*Exercise*: Could you set down exactly the lines in the records below between the line holding "December 2019" and the line holding "February 2018", inclusive?

*Records to process*:
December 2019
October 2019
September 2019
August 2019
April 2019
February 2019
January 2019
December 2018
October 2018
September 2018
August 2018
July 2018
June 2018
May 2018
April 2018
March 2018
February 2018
---
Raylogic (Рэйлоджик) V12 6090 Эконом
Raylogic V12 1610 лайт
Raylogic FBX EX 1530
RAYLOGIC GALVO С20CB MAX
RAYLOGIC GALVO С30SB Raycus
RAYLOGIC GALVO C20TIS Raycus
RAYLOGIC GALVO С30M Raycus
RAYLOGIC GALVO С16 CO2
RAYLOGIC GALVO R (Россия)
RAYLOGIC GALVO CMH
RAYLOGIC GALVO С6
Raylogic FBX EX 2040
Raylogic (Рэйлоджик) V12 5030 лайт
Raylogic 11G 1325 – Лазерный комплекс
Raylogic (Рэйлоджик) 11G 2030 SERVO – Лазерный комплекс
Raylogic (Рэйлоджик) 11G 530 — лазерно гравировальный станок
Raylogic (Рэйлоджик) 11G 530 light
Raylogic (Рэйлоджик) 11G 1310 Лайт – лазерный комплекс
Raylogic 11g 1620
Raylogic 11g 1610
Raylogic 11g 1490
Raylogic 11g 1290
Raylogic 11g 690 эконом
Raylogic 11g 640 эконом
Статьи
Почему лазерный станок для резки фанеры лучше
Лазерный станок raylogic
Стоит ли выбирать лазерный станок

*Response to this exercise*:
December 2019
October 2019
September 2019
August 2019
April 2019
February 2019
January 2019
December 2018
October 2018
September 2018
August 2018
July 2018
June 2018
May 2018
April 2018
March 2018
February 2018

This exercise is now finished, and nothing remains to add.